**EXERCISE MATERIAL**
+-------+

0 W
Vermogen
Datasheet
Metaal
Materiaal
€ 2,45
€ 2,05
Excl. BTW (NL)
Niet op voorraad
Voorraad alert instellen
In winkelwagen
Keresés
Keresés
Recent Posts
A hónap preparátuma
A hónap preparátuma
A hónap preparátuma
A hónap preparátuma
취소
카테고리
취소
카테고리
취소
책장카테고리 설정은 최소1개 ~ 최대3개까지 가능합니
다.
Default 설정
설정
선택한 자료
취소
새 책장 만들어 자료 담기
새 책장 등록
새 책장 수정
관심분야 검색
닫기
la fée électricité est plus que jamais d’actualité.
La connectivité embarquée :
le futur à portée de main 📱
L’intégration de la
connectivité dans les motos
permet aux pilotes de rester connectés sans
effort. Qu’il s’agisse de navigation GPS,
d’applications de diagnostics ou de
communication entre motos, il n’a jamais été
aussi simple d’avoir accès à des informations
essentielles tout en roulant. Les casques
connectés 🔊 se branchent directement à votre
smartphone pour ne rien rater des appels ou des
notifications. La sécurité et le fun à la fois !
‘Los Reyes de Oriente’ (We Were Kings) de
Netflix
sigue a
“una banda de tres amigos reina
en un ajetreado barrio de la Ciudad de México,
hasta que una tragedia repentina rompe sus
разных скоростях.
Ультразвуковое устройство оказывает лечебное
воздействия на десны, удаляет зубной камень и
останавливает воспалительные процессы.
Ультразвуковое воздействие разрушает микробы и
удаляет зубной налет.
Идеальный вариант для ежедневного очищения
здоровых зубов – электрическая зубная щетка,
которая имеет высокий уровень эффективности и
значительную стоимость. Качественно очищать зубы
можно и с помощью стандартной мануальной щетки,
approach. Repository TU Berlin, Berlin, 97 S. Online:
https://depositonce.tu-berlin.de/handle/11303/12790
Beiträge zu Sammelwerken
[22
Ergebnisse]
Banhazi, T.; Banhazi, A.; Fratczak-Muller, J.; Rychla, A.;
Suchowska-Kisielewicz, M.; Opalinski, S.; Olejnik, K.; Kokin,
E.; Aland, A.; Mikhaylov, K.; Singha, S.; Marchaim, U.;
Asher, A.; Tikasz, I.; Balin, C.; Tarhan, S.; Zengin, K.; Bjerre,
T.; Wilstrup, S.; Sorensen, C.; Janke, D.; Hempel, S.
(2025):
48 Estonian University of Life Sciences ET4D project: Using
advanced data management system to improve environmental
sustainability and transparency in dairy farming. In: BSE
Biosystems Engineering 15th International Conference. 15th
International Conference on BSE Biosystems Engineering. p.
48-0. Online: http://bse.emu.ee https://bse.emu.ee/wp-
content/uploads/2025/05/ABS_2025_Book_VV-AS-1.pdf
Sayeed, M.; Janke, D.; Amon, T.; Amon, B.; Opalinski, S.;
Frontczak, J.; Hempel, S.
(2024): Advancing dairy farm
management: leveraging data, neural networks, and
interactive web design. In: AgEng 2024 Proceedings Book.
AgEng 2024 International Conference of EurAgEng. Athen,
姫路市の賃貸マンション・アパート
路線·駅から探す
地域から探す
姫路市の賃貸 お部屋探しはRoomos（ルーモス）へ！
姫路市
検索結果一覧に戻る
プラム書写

+-------+

Where the string "management" turns up in a line of the data above, copy that whole line.

advanced data management system to improve environmental
management: leveraging data, neural networks, and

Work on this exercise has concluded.